Jul 4, 2015 at 5:02 AM
Hi,

Delay is a great audio effect sample. The CorePlugin is an example of a UI example but it doesn't seem to have any audio implementation.

Is there an implementation of an instrument the accepts midi etc., has a UI, and outputs audio?

Thankyou!
Jul 4, 2015 at 8:28 AM
Also, I've been playing around with the Core sample. The problem that I'm having with WPF is that no matter what controls I put on screen, they are always disabled!

I tried to capture a button click event, and I couldn't get it. Then, I put a checkbox on screen and I couldn't even check it. What's the deal here?
Jul 4, 2015 at 8:31 AM
Apparently, we have to enable the window after wards? This form MSDN doco:

Windows Styles
https://msdn.microsoft.com/en-us/library/ms632600

WS_DISABLED0x08000000L
The window is initially disabled. A disabled window cannot receive input from the user. To change this after a window has been created, use the EnableWindow function.
Jul 4, 2015 at 8:31 AM
The Core plugin demonstrates how to write a plugin that only uses the Core API so it doesn't use Jacobi.Vst.Framework. It is not meant to be a functional audio plugin. It also demonstartes how to setup a UI with WPF.

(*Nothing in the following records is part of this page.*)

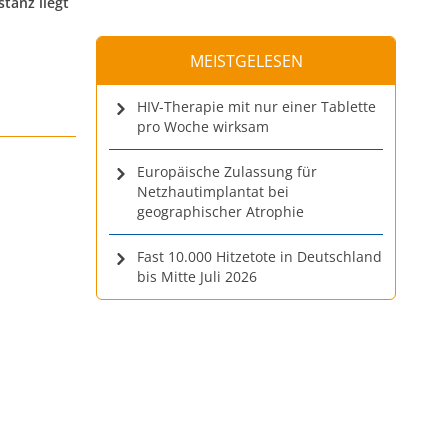
tanz liegt
MEISTGELESEN
HIV-Therapie mit nur einer Tablette
pro Woche wirksam
Europäische Zulassung für
Netzhautimplantat bei
geographischer Atrophie
Fast 10.000 Hitzetote in Deutschland
bis Mitte Juli 2026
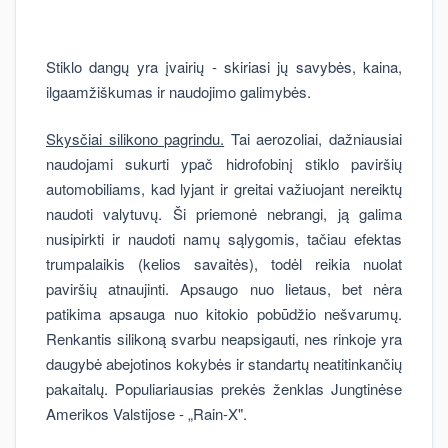
Stiklo dangų yra įvairių - skiriasi jų savybės, kaina,
ilgaamžiškumas ir naudojimo galimybės.
Skysčiai silikono pagrindu.
Tai aerozoliai, dažniausiai
naudojami sukurti ypač hidrofobinį stiklo paviršių
automobiliams, kad lyjant ir greitai važiuojant nereiktų
naudoti valytuvų. Ši priemonė nebrangi, ją galima
nusipirkti ir naudoti namų sąlygomis, tačiau efektas
trumpalaikis (kelios savaitės), todėl reikia nuolat
paviršių atnaujinti. Apsaugo nuo lietaus, bet nėra
patikima apsauga nuo kitokio pobūdžio nešvarumų.
Renkantis silikoną svarbu neapsigauti, nes rinkoje yra
daugybė abejotinos kokybės ir standartų neatitinkančių
pakaitalų. Populiariausias prekės ženklas Jungtinėse
Amerikos Valstijose - „Rain-X".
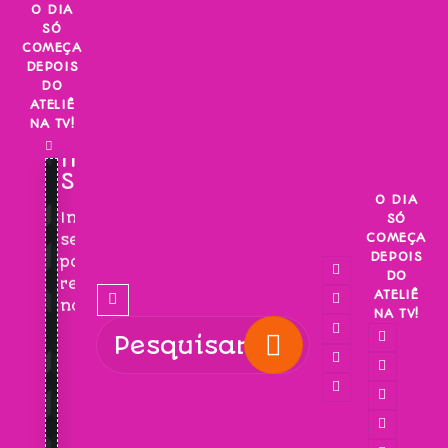
Skip
O DIA
SÓ
to
COMEÇA
content
DEPOIS
DO
ATELIÊ
NA TV!
INSCREVA-
SE!
O DIA
Inscreva-
SÓ
COMEÇA
se
DEPOIS
para
DO
receber
ATELIÊ
novidades!
NA TV!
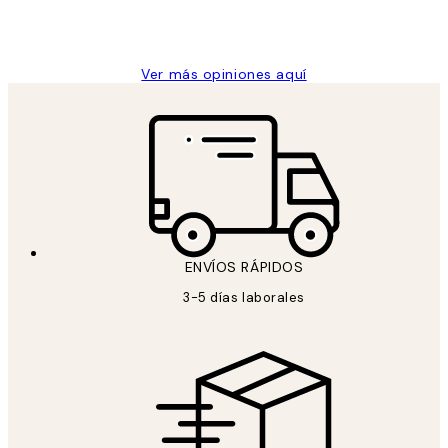
9 jun
Concepció C
Ver más opiniones aquí
ENVÍOS RÁPIDOS
3-5 días laborales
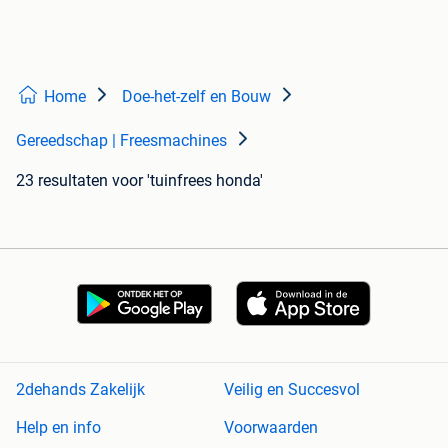
Home
Doe-het-zelf en Bouw
Gereedschap | Freesmachines
23 resultaten
voor 'tuinfrees honda'
2dehands Zakelijk
Veilig en Succesvol
Help en info
Voorwaarden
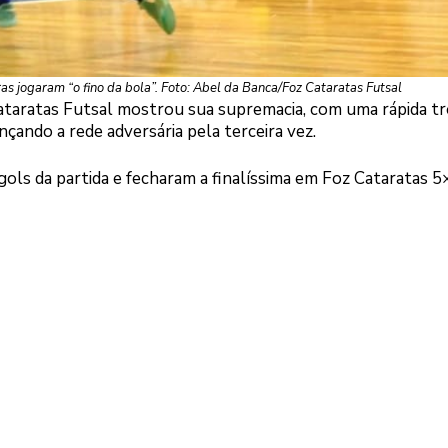
as jogaram “o fino da bola”. Foto: Abel da Banca/Foz Cataratas Futsal
ataratas Futsal mostrou sua supremacia, com uma rápida tr
ando a rede adversária pela terceira vez.
ols da partida e fecharam a finalíssima em Foz Cataratas 5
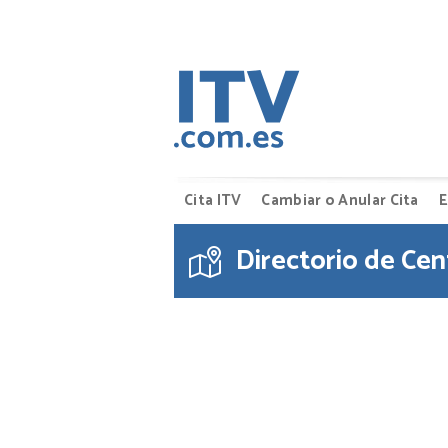
Cita ITV
Cambiar o Anular Cita
E
Directorio de Cen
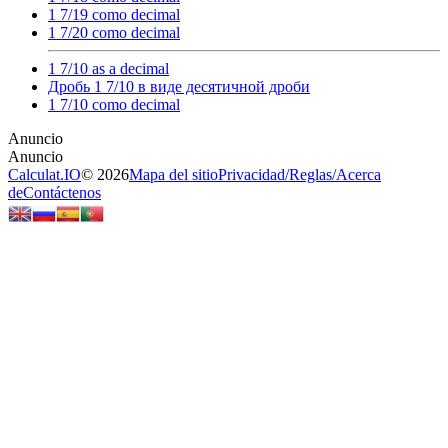
1 7/19 como decimal
1 7/20 como decimal
1 7/10 as a decimal
Дробь 1 7/10 в виде десятичной дроби
1 7/10 como decimal
Calculat.IO
© 2026
Mapa del sitio
Privacidad
/
Reglas
/
Acerca
de
Contáctenos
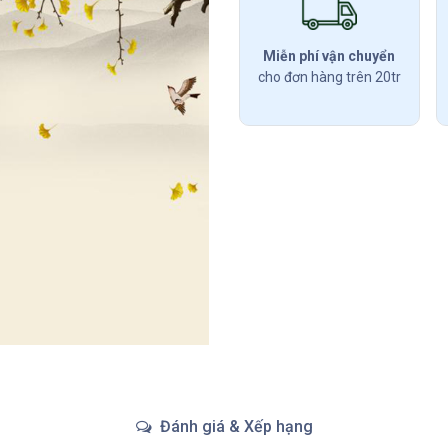
Miễn phí vận chuyển
cho đơn hàng trên 20tr
Đánh giá & Xếp hạng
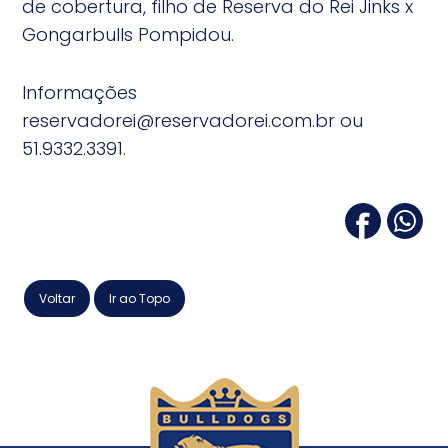
de cobertura, filho de Reserva do Rei Jinks x
Gongarbulls Pompidou.
Informações
reservadorei@reservadorei.com.br ou
51.9332.3391.
Voltar
Ir ao Topo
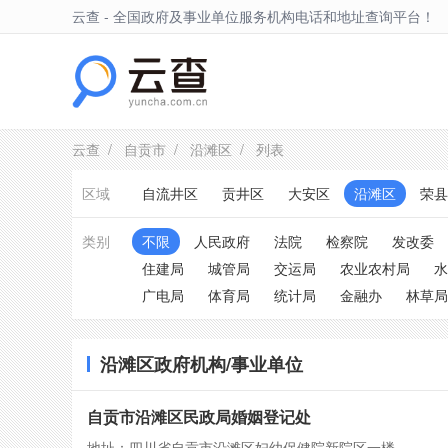
云查 - 全国政府及事业单位服务机构电话和地址查询平台！
沿滩区
云查
/
自贡市
/
沿滩区
/ 列表
区域
自流井区
贡井区
大安区
沿滩区
荣县
类别
不限
人民政府
法院
检察院
发改委
住建局
城管局
交运局
农业农村局
水
广电局
体育局
统计局
金融办
林草局
沿滩区政府机构/事业单位
自贡市沿滩区民政局婚姻登记处
地址：四川省自贡市沿滩区妇幼保健院新院区一楼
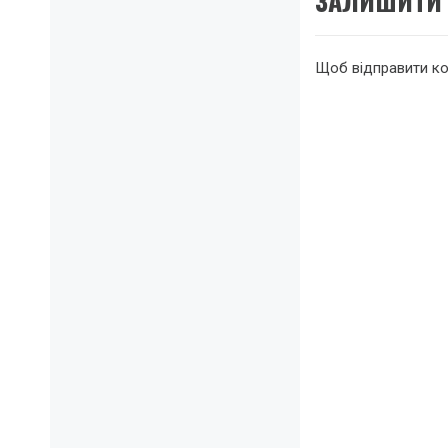
ЗАЛИШИТИ 
Щоб відправити к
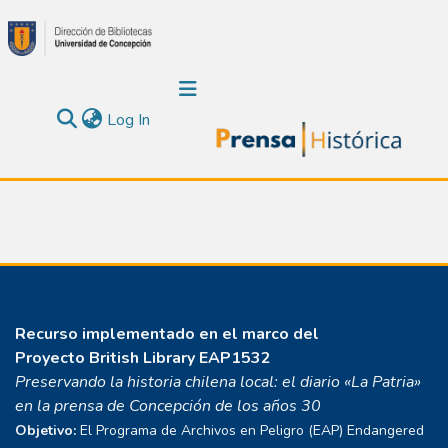
(current)
Log In
Recurso implementado en el marco del
Proyecto
British Library EAP1532
Preservando la historia chilena local: el diario «La Patria»
en la prensa de Concepción de los años 30
Objetivo:
El Programa de Archivos en Peligro (EAP) Endangered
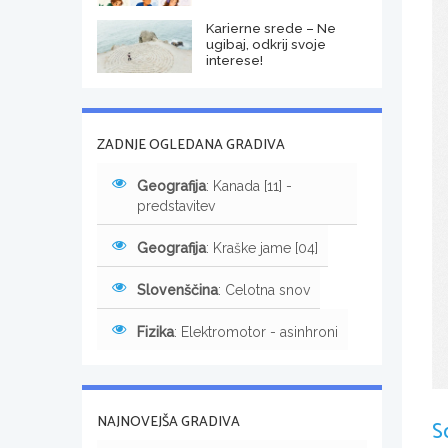
Karierne srede – Ne
ugibaj, odkrij svoje
interese!
ZADNJE OGLEDANA GRADIVA
Geografija
: Kanada [11] -
predstavitev
Geografija
: Kraške jame [04]
Slovenščina
: Celotna snov
Fizika
: Elektromotor - asinhroni
NAJNOVEJŠA GRADIVA
S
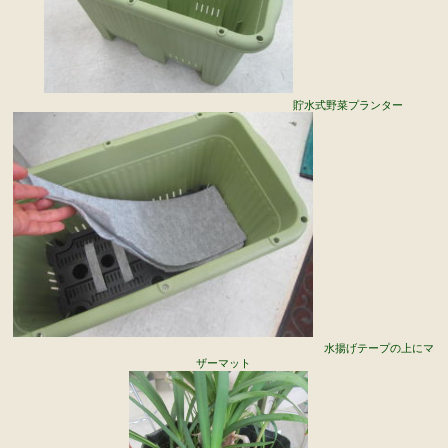
貯水式野菜プランター
水揚げテープの上にマ
ザーマット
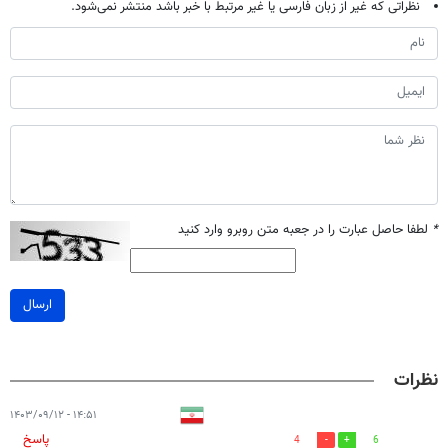
نظراتی که غیر از زبان فارسی یا غیر مرتبط با خبر باشد منتشر نمی‌شود.
*
لطفا حاصل عبارت را در جعبه متن روبرو وارد کنید
ارسال
نظرات
۱۴:۵۱ - ۱۴۰۳/۰۹/۱۲
پاسخ
4
6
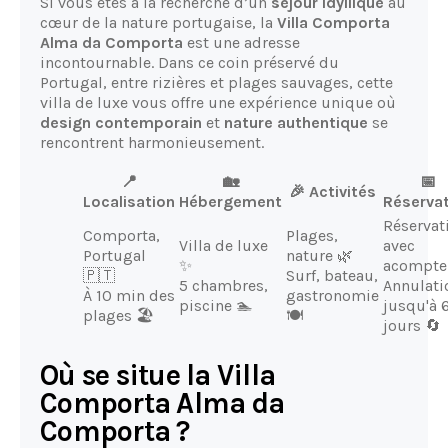
Si vous êtes à la recherche d’un
séjour idyllique
au
cœur de la nature portugaise, la
Villa Comporta
Alma da Comporta
est une adresse
incontournable. Dans ce coin préservé du
Portugal, entre rizières et plages sauvages, cette
villa de luxe vous offre une expérience unique où
design contemporain
et
nature authentique
se
rencontrent harmonieusement.
📍
🏡
📅
🎉 Activités
Localisation
Hébergement
Réserva
Réservat
Comporta,
Plages,
Villa de luxe
avec
Portugal
nature 🌿
✨
acompte
🇵🇹
Surf, bateau,
5 chambres,
Annulati
À 10 min des
gastronomie
piscine 🏊
jusqu'à 
plages 🏖️
🍽️
jours 🔄
Où se situe la Villa
Comporta Alma da
Comporta ?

I (still) don't have an instrument plugin sample, but there are several that use Midi and have Custom UI. I would look at the MidiNoteRecorder which is a sort of sampler and can play a recorded piece of audio when a Midi note is received.

Basically you interpret Midi notes in the ProcessEvents. You have to remember the actions until Process is called (usually right after ProcessEvents) where you can output the audio samples into the out buffers.

Have look at the sample and if you have more questions, I am happy to help you as much as I can.

Hope it helps,
Marc
Jul 4, 2015 at 8:36 AM
Tried this:
    [DllImport("user32.dll")]
    public static extern IntPtr EnableWindow(IntPtr hWnd, bool bEnable);
        public void Open(IntPtr hWnd)
        {
            _instance = new T();
            _instance.Width = _width;
            _instance.Height = _height;

            HwndSourceParameters hwndParams = new HwndSourceParameters("VST.NET Wpf Editor");
            hwndParams.ParentWindow = hWnd;
            hwndParams.Height = _height;
            hwndParams.Width = _width;
            hwndParams.WindowStyle = 0x10000000|0x40000000; // WS_VISIBLE|WS_CHILD
            


            _hwndSource = new HwndSource(hwndParams);
            _hwndSource.RootVisual = _instance;


            NativeMethods.EnableWindow(hWnd, true);
        }
No dice.
Jul 4, 2015 at 8:47 AM
False alarm!

The event handler was throwing an exception and therefore making it look as though the control wasn't working. I've switched to VS2015 and I didn't have break on all exceptions turned on when I thought I did. They've changed it on me.